Subjects and Methods:
MPOD was measured by SPECTRALIS (Heidelberg Engineering, Heidelberg, Germany) in 197 eyes before and after cataract surgery. The nominal MPOD values (= preoperative value) were corrected by three methods: the regression equation (RE) method, subjective classification (SC) method (described in our previous study), and DL method. The errors between the corrected and true values (= postoperative value) were calculated for local MPODs at 0.25°, 0.5°, 1°, and 2° eccentricities and macular pigment optical volume (MPOV) within 9° eccentricity.
The mean error for MPODs at four eccentricities was 32% without any correction, 15% with correction by RE, 16% with correction by SC, and 14% with correction by DL. The mean error for MPOV was 21% without correction and 14%, 10%, and 10%, respectively, with correction by the same methods.

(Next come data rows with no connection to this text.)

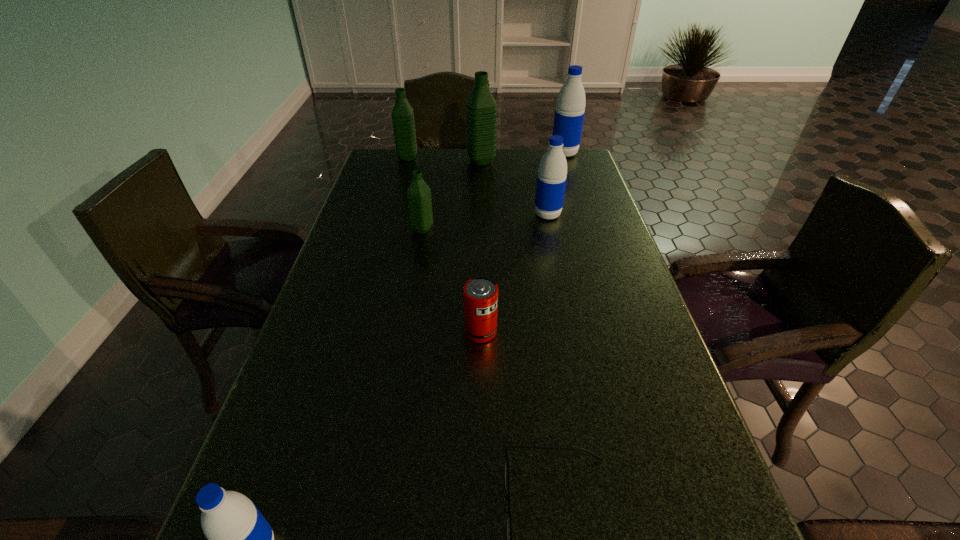 In the image, there is a desktop. What are the coordinates of `vacant space at the far edge` in the screenshot? It's located at (421, 155).

The width and height of the screenshot is (960, 540). What are the coordinates of `free region at the left edge of the desktop` in the screenshot? It's located at (340, 266).

I want to click on vacant space at the right edge of the desktop, so click(x=628, y=330).

In the image, there is a desktop. Where is `vacant region at the far left corner`? This screenshot has width=960, height=540. vacant region at the far left corner is located at coordinates (372, 174).

Where is `empty location between the nearest green water bottle and the second smallest blue water bottle`? This screenshot has height=540, width=960. empty location between the nearest green water bottle and the second smallest blue water bottle is located at coordinates (485, 222).

Find the location of `free space between the sixth object from right to left and the rightmost green water bottle`. free space between the sixth object from right to left and the rightmost green water bottle is located at coordinates (451, 195).

I want to click on vacant area that lies between the fourth farthest water bottle and the third water bottle from right to left, so click(515, 188).

You are a GUI agent. You are given a task and a screenshot of the screen. Output one action in this format:
    pyautogui.click(x=<x>, y=<y>)
    Task: Click on the free spot between the second smallest green water bottle and the third water bottle from right to left
    The image size is (960, 540).
    Given the screenshot: What is the action you would take?
    pyautogui.click(x=444, y=159)

You are a GUI agent. You are given a task and a screenshot of the screen. Output one action in this format:
    pyautogui.click(x=<x>, y=<y>)
    Task: Click on the vacant space that's between the rightmost blue water bottle and the biggest green water bottle
    This screenshot has height=540, width=960.
    Given the screenshot: What is the action you would take?
    pyautogui.click(x=522, y=158)

Where is `object that is the sixth closest one to the second biggest green water bottle`? object that is the sixth closest one to the second biggest green water bottle is located at coordinates (509, 530). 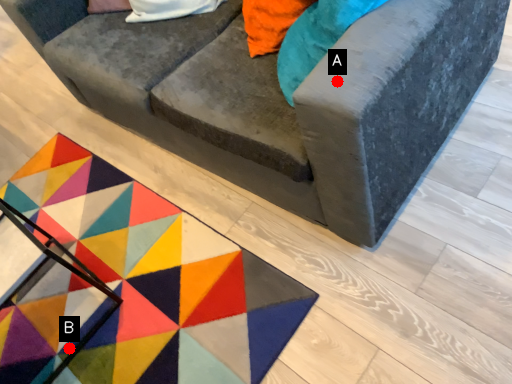 Question: Two points are circled on the image, labeled by A and B beside each circle. Which of the following is the farthest from the observer?

Choices:
 (A) A is further
 (B) B is further

Answer: (B) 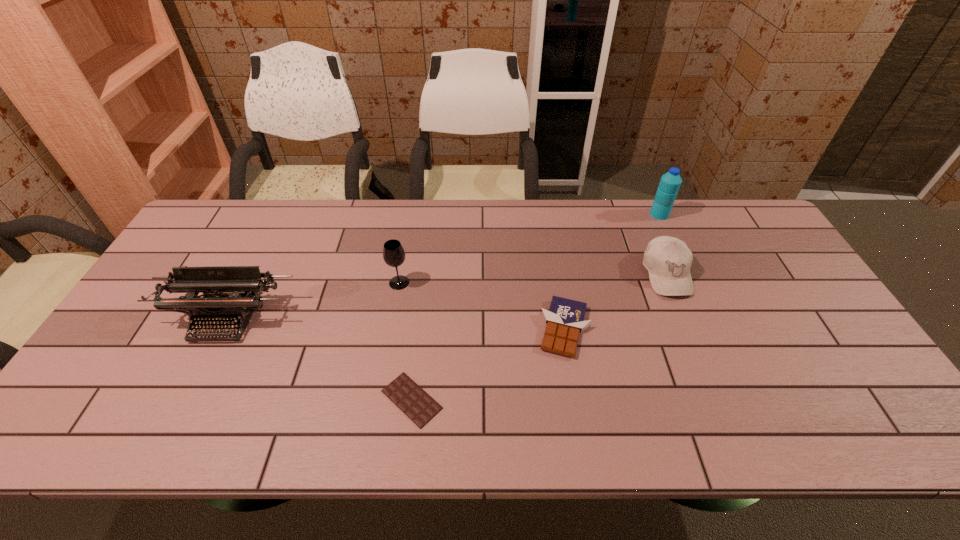 This screenshot has height=540, width=960. In order to click on unoccupied area between the nearest object and the fourth tallest object in this screenshot , I will do `click(540, 337)`.

Locate an element on the screen. This screenshot has height=540, width=960. vacant space that's between the baseball cap and the leftmost object is located at coordinates (446, 296).

Find the location of a particular element. free spot between the right chocolate bar and the wineglass is located at coordinates (x=482, y=306).

The height and width of the screenshot is (540, 960). Find the location of `the closest object to the left chocolate bar`. the closest object to the left chocolate bar is located at coordinates 565,320.

Identify which object is located as the third nearest to the nearer chocolate bar. Please provide its 2D coordinates. Your answer should be formatted as a tuple, i.e. [(x, y)], where the tuple contains the x and y coordinates of a point satisfying the conditions above.

[(243, 283)]

Where is `vacant point that satisfies the following two spatial constraints: 1. on the typing side of the leftmost object; 2. on the right side of the right chocolate bar`? Image resolution: width=960 pixels, height=540 pixels. vacant point that satisfies the following two spatial constraints: 1. on the typing side of the leftmost object; 2. on the right side of the right chocolate bar is located at coordinates (221, 328).

You are a GUI agent. You are given a task and a screenshot of the screen. Output one action in this format:
    pyautogui.click(x=<x>, y=<y>)
    Task: Click on the vacant region that satisfies the following two spatial constraints: 1. on the typing side of the typewriter; 2. on the right side of the shortest object
    This screenshot has height=540, width=960.
    Given the screenshot: What is the action you would take?
    pyautogui.click(x=185, y=400)

The height and width of the screenshot is (540, 960). Find the location of `vacant area in the image that satisfies the following two spatial constraints: 1. on the typing side of the typewriter; 2. on the right side of the taller chocolate bar`. vacant area in the image that satisfies the following two spatial constraints: 1. on the typing side of the typewriter; 2. on the right side of the taller chocolate bar is located at coordinates click(x=221, y=328).

Locate an element on the screen. vacant area that satisfies the following two spatial constraints: 1. on the typing side of the typewriter; 2. on the left side of the shorter chocolate bar is located at coordinates (185, 400).

Locate an element on the screen. vacant space that satisfies the following two spatial constraints: 1. on the back side of the shorter chocolate bar; 2. on the right side of the tallest object is located at coordinates (x=434, y=214). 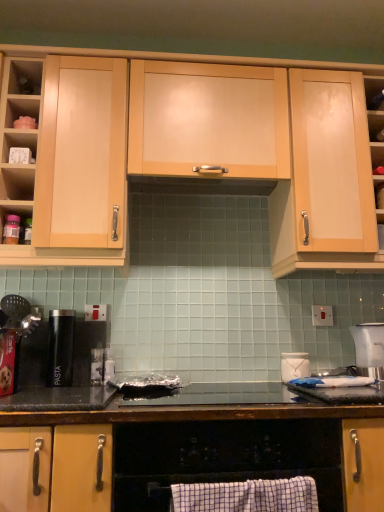 Question: Considering the relative sizes of wooden shelf at upper right, the 1th shelf positioned from the right, and black matte pasta canister at left in the image provided, is wooden shelf at upper right, the 1th shelf positioned from the right, shorter than black matte pasta canister at left?

Choices:
 (A) yes
 (B) no

Answer: (A)

Question: Could black matte pasta canister at left be considered to be inside wooden shelf at upper right, which is counted as the third shelf, starting from the left?

Choices:
 (A) no
 (B) yes

Answer: (A)

Question: From a real-world perspective, is wooden shelf at upper right, the 1th shelf positioned from the right, located beneath black matte pasta canister at left?

Choices:
 (A) yes
 (B) no

Answer: (B)

Question: Is wooden shelf at upper right, the 1th shelf positioned from the right, closer to the viewer compared to black matte pasta canister at left?

Choices:
 (A) no
 (B) yes

Answer: (A)

Question: Can you confirm if wooden shelf at upper right, the third shelf from the top, is bigger than black matte pasta canister at left?

Choices:
 (A) no
 (B) yes

Answer: (A)

Question: Does wooden shelf at upper right, which is counted as the first shelf, starting from the bottom, have a greater height compared to black matte pasta canister at left?

Choices:
 (A) no
 (B) yes

Answer: (A)

Question: From a real-world perspective, is matte plastic shelf at upper left, the 3th shelf in the right-to-left sequence, beneath white glossy jar at upper right?

Choices:
 (A) no
 (B) yes

Answer: (A)

Question: Considering the relative sizes of matte plastic shelf at upper left, the 3th shelf in the right-to-left sequence, and white glossy jar at upper right in the image provided, is matte plastic shelf at upper left, the 3th shelf in the right-to-left sequence, bigger than white glossy jar at upper right?

Choices:
 (A) yes
 (B) no

Answer: (B)

Question: Is matte plastic shelf at upper left, the 1th shelf positioned from the left, beside white glossy jar at upper right?

Choices:
 (A) no
 (B) yes

Answer: (A)

Question: From the image's perspective, does matte plastic shelf at upper left, the 3th shelf in the right-to-left sequence, appear higher than white glossy jar at upper right?

Choices:
 (A) no
 (B) yes

Answer: (B)

Question: Does matte plastic shelf at upper left, the 3th shelf positioned from the bottom, have a smaller size compared to white glossy jar at upper right?

Choices:
 (A) yes
 (B) no

Answer: (A)

Question: Can you confirm if matte plastic shelf at upper left, which is the 1th shelf in top-to-bottom order, is thinner than white glossy jar at upper right?

Choices:
 (A) no
 (B) yes

Answer: (A)

Question: Does white plastic clock at upper left, which appears as the 2th shelf when viewed from the top, have a lesser width compared to white plastic electric outlet at center right?

Choices:
 (A) no
 (B) yes

Answer: (A)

The errors with any correction were significantly lower than those without correction (P < 0.001, linear mixed model with Tukey's test). The errors with DL correction were significantly lower than those with RE correction in MPOD at 1° eccentricity and MPOV (P < 0.001) and were equivalent to those with SC correction.
The objective method using DL was useful to correct MPOD values measured in aged people.
MPOD can be obtained with small errors in eyes with cataract using DL.